[Activity]: Restate each record word for word, omitting whatever pictures it holds.

[Saved entries]:
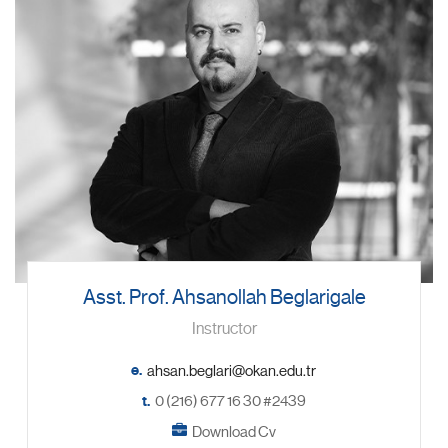
Asst. Prof. Ahsanollah Beglarigale
Instructor
e.
t.
0 (216) 677 16 30 #2439
Download Cv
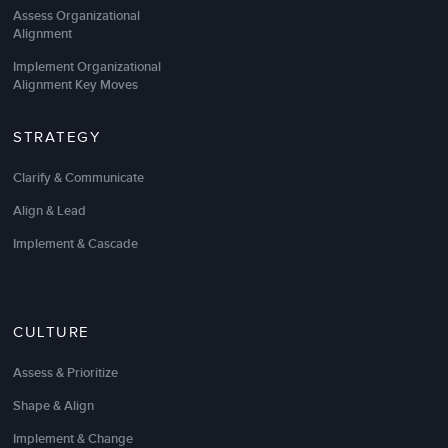
Assess Organizational
Alignment
Implement Organizational
Alignment Key Moves
STRATEGY
Clarify & Communicate
Align & Lead
Implement & Cascade
CULTURE
Assess & Prioritize
Shape & Align
Implement & Change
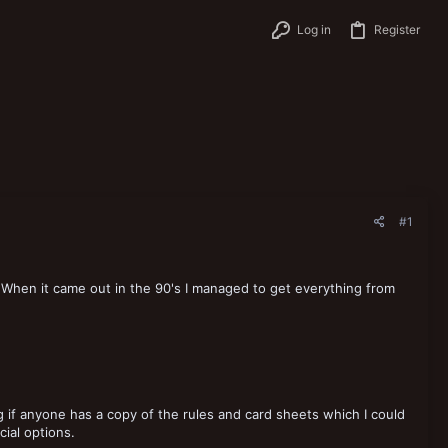
Log in
Register
#1
. When it came out in the 90's I managed to get everything from
 if anyone has a copy of the rules and card sheets which I could
cial options.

[Your solution]:
Asst. Prof. Ahsanollah Beglarigale
Instructor
e.
t.
0 (216) 677 16 30 #2439
Download Cv
Assess Organizational
Alignment
Implement Organizational
Alignment Key Moves
STRATEGY
Clarify & Communicate
Align & Lead
Implement & Cascade
CULTURE
Assess & Prioritize
Shape & Align
Implement & Change
Log in
Register
#1
. When it came out in the 90's I managed to get everything from
 if anyone has a copy of the rules and card sheets which I could
cial options.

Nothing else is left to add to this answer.